サーモンやサバが高騰する中で名脇役のあの魚が大注目。
食卓の救世主になるんでしょうか。
室岡大晴キャスターが味わったのはニシンの塩焼きです。
小骨が多いなどの理由で敬遠されがちだったニシンですが、家庭で人気のサバやサーモンなどの価格高騰を受け、いま、注目度が上昇しています。
東京・小平市の鮮魚専門店「角上魚類 小平店」で販売されていたのは、北海道やロシア産のニシンです。
人気の青魚・サバに比べ価格も漁獲量も安定しているのだといいます。
角上魚類 小平店・小笠原洋介店長:
サバが今年から来年にかけて漁獲量の調整が入るので、今後も値段の高騰が見込まれている。ニシンは比較的安価で販売している。
一方で消費者が気にするのは、やはり小骨の量です。
角上魚類 小平店・小笠原洋介店長:
やっぱり骨ですよね。身はおいしいけど骨が…っていう意見はすごく多い。骨切りにすることで食べやすくなっている。
この店舗で取り扱っていたのは、料理に使いやすくするため小骨が気にならないように加工された商品。
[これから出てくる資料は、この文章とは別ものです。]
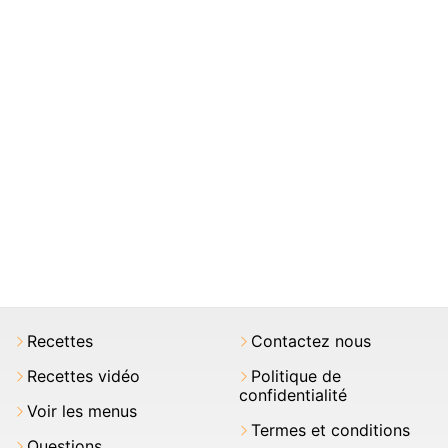
Recettes
Contactez nous
Recettes vidéo
Politique de
confidentialité
Voir les menus
Termes et conditions
Questions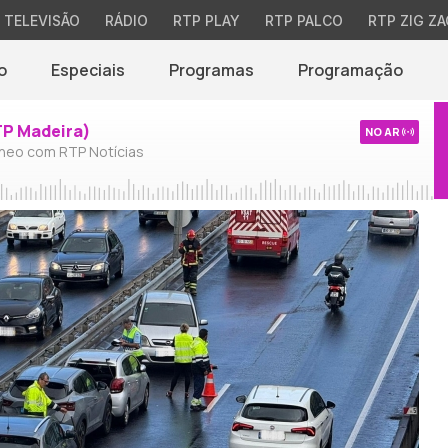
TELEVISÃO
RÁDIO
RTP PLAY
RTP PALCO
RTP ZIG ZA
o
Especiais
Programas
Programação
TP Madeira)
NO AR
neo com RTP Notícias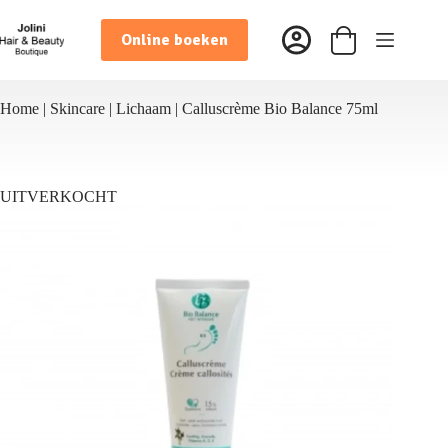
Ga
naar
Online boeken
de
Winkelwagen
inhoud
Home
|
Skincare
|
Lichaam
|
Calluscrème Bio Balance 75ml
UITVERKOCHT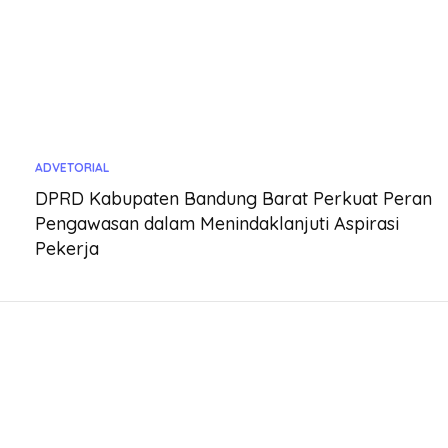
ADVETORIAL
DPRD Kabupaten Bandung Barat Perkuat Peran
Pengawasan dalam Menindaklanjuti Aspirasi
Pekerja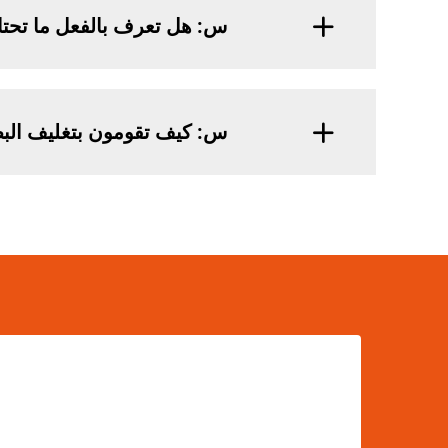
س: هل تعرف بالفعل ما تحتا
س: كيف تقومون بتغليف البض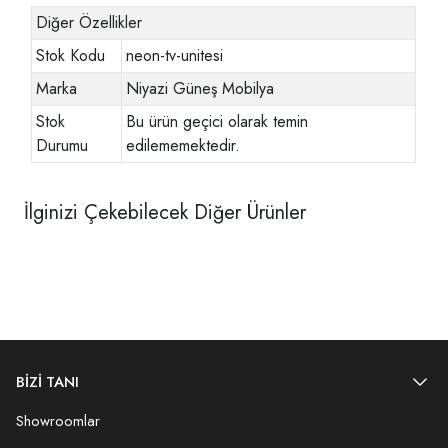
Diğer Özellikler
Stok Kodu
neon-tv-unitesi
Marka
Niyazi Güneş Mobilya
Stok
Bu ürün geçici olarak temin
Durumu
edilememektedir.
İlginizi Çekebilecek Diğer Ürünler
BİZİ TANI
Showroomlar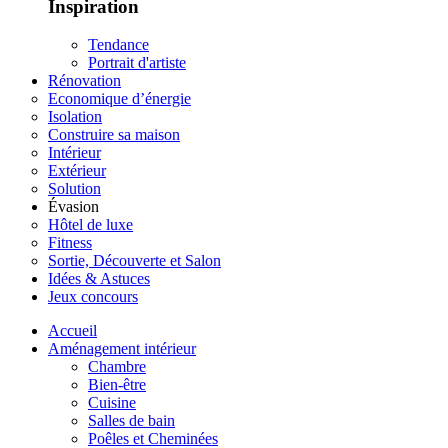
Inspiration
Tendance
Portrait d'artiste
Rénovation
Economique d’énergie
Isolation
Construire sa maison
Intérieur
Extérieur
Solution
Évasion
Hôtel de luxe
Fitness
Sortie, Découverte et Salon
Idées & Astuces
Jeux concours
Accueil
Aménagement intérieur
Chambre
Bien-être
Cuisine
Salles de bain
Poêles et Cheminées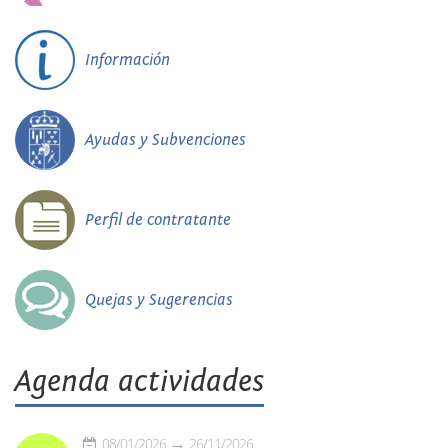
Información
Ayudas y Subvenciones
Perfil de contratante
Quejas y Sugerencias
Agenda actividades
08/01/2026
26/11/2026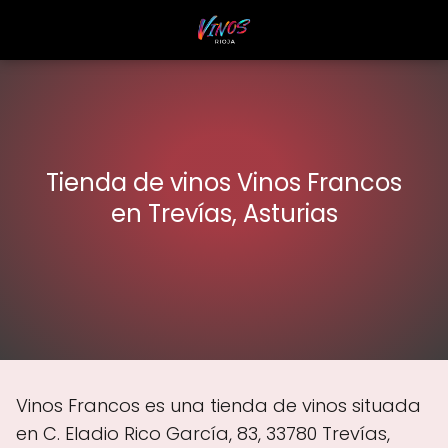
Tienda de vinos Vinos Francos
en Trevías, Asturias
Vinos Francos es una tienda de vinos situada
en C. Eladio Rico García, 83, 33780 Trevías,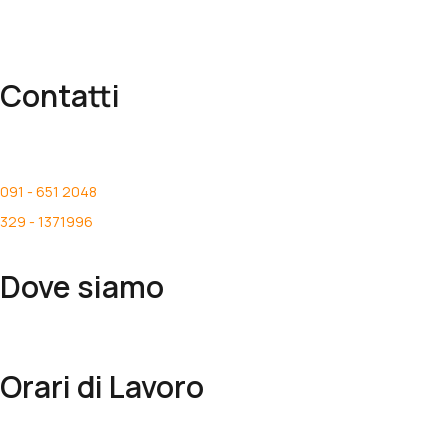
Contatti
info@medicalbooks.it
ordini@medicalbooks.it
091 - 651 2048
329 - 1371996
Dove siamo
Via Liborio Giuffrè, 52- Palermo, Palermo, Italy
Orari di Lavoro
Lunedi – Venerdi: 9:00 – 13:30 / 16:00-18:30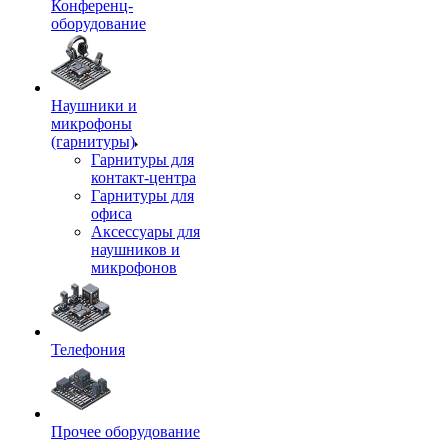
Конференц-
оборудование
Наушники и
микрофоны
(гарнитуры)
Гарнитуры для
контакт-центра
Гарнитуры для
офиса
Аксессуары для
наушников и
микрофонов
Телефония
Прочее оборудование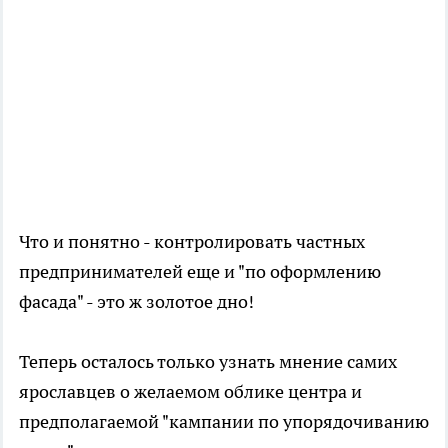
Что и понятно - контролировать частных
предпринимателей еще и "по оформлению
фасада" - это ж золотое дно!
Теперь осталось только узнать мнение самих
ярославцев о желаемом облике центра и
предполагаемой "кампании по упорядочиванию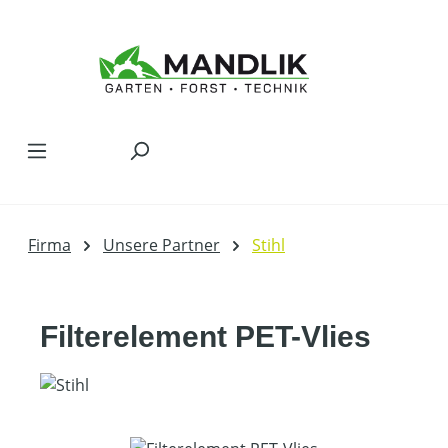
Zum Hauptinhalt springen
Firma
Unsere Partner
Stihl
Filterelement PET-Vlies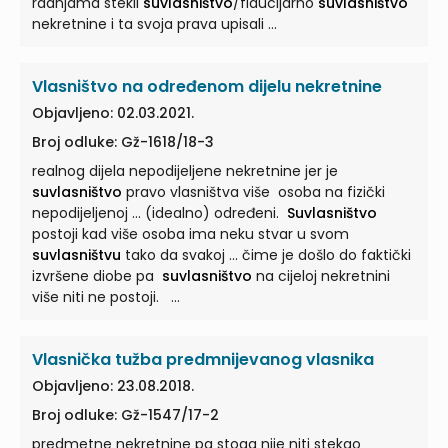
radnjama stekli
suvlasništvo
/fiducijarno
suvlasništvo
nekretnine i ta svoja prava upisali ...
Vlasništvo na određenom dijelu nekretnine
Objavljeno: 02.03.2021.
Broj odluke: Gž-1618/18-3
realnog dijela nepodijeljene nekretnine jer je
suvlasništvo
pravo vlasništva više osoba na fizički
nepodijeljenoj ... (idealno) određeni.
Suvlasništvo
postoji kad više osoba ima neku stvar u svom
suvlasništvu
tako da svakoj ... čime je došlo do faktički
izvršene diobe pa
suvlasništvo
na cijeloj nekretnini
više niti ne postoji. ...
Vlasnička tužba predmnijevanog vlasnika
Objavljeno: 23.08.2018.
Broj odluke: Gž-1547/17-2
predmetne nekretnine pa stoga nije niti stekao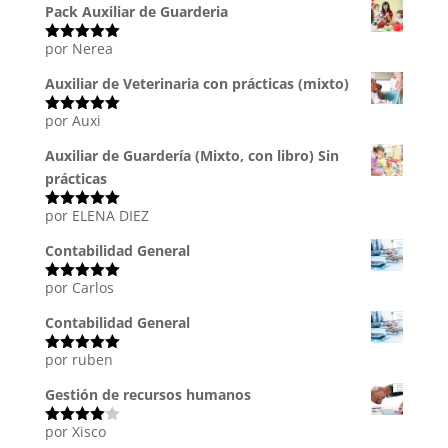
Pack Auxiliar de Guarderia
por Nerea
Valorado
con
5
de 5
Auxiliar de Veterinaria con prácticas (mixto)
por Auxi
Valorado
con
5
de 5
Auxiliar de Guardería (Mixto, con libro) Sin
prácticas
por ELENA DIEZ
Valorado
con
5
de 5
Contabilidad General
por Carlos
Valorado
con
5
de 5
Contabilidad General
por ruben
Valorado
con
5
de 5
Gestión de recursos humanos
por Xisco
Valorado
con
4
de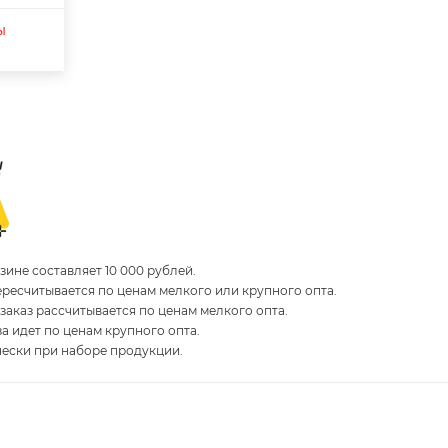
ы
ине составляет 10 000 рублей.
пересчитывается по ценам мелкого или крупного опта.
 заказ рассчитывается по ценам мелкого опта.
за идет по ценам крупного опта.
чески при наборе продукции.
試食した買い物客も「骨があまり感じられなくて、食べやすく安いしいいな。ふわふわして塩気もあるのでそのまま食べられる感じ」「最近物価高がすごくあるので安くなればなるほどありがたい」「骨がニシンって多いじゃないですか、小骨が。今、試食して食べやすい感じ」と好印象を抱いていました。
おいしいニシンの勢いはコンビニにも広がっています。
セブン‐イレブンでは5月末から人気のセブンプレミアムシリーズのひと品として、ニシンを使った新商品の販売を開始しました。
また北海道の海産物が楽しめる飲食チェーン「根室食堂」では、ニシンの塩焼きや刺し身が楽しめる定食の人気が上昇中です。
根室食堂・平山徳治店主:
(Q. 仕入れ値)サバは500円ぐらい、ニシンは200円ぐらい。倍くらい違う。小骨があるから食べにくいが塩焼きにしたら抜群においしい。ニシンが物価高を打ち返す救世主になればいいかな。
海産物の加工品も手掛けるメーカー「ニチモウ株式会社」の木川雄貴さんは、ニシンの魅力を「(ニシンは)脂が乗っているし身もふわふわして非常においしい。サバに比べて価格も安価でおいしい魚ということが、認知が進んでいないだけで(魅力が)広がっていない」と、強調します。
物価高に苦しむ食卓の救世主となり得るニシン。
一方で、その卵であるカズノコはほとんどが国産のため、価格は上昇傾向にあるということです。